Exercise
In the records below, find the line that contains "приложений для Android, что новые прое" and the line that contains "для изучения этого языка программирова", then retype exactly those two lines and every line between them.
--- START ---
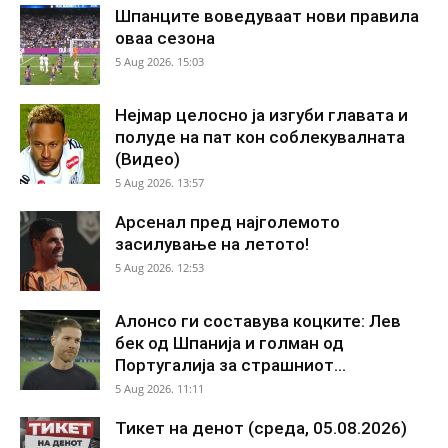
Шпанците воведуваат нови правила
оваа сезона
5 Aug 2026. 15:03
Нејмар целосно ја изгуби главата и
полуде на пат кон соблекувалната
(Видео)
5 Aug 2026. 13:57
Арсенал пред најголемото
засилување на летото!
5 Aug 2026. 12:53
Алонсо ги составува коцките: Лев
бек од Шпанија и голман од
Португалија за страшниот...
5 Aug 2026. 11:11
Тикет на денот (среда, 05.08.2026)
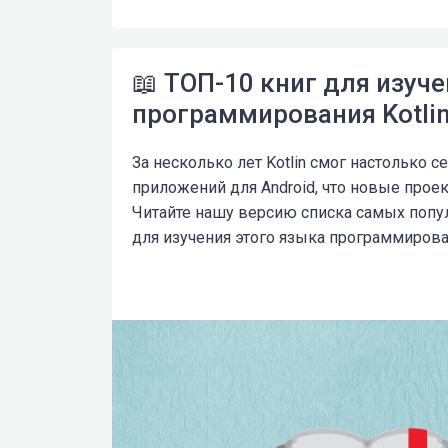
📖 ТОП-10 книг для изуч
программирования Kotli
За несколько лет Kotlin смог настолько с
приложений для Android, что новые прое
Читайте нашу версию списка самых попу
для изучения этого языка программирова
--- END ---
--- START ---
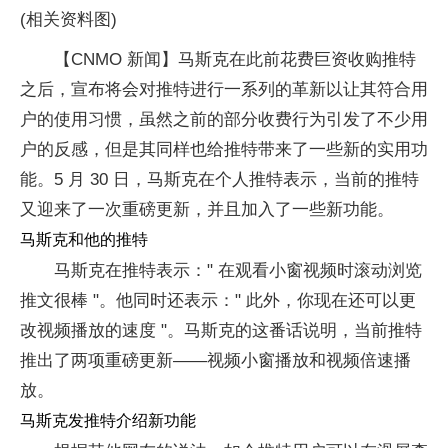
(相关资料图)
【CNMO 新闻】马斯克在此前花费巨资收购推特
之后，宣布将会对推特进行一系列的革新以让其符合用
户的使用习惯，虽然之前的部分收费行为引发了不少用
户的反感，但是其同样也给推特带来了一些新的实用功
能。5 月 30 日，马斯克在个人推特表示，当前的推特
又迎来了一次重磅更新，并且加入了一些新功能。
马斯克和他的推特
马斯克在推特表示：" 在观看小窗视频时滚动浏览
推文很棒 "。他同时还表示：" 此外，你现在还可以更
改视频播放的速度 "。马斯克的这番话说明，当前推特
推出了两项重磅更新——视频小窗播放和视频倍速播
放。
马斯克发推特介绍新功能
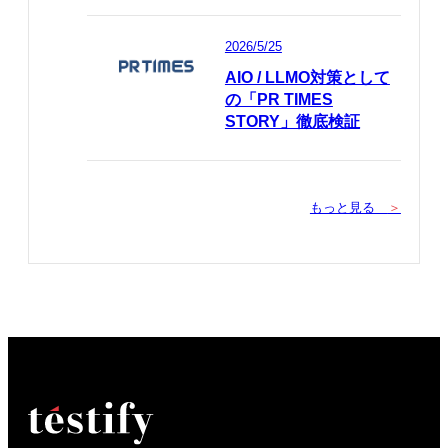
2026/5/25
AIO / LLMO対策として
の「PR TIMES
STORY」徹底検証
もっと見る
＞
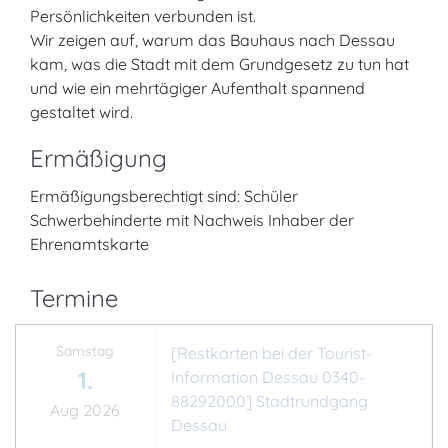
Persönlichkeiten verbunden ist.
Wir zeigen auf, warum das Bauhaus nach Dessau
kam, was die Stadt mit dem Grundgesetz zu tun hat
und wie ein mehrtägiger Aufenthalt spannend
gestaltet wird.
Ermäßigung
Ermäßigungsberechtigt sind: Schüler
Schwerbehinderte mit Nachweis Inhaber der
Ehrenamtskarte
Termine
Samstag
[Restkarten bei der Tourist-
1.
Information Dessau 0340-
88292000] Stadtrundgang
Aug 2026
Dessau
--- END ---
Response area
приложений для Android, что новые прое
Читайте нашу версию списка самых попу
для изучения этого языка программирова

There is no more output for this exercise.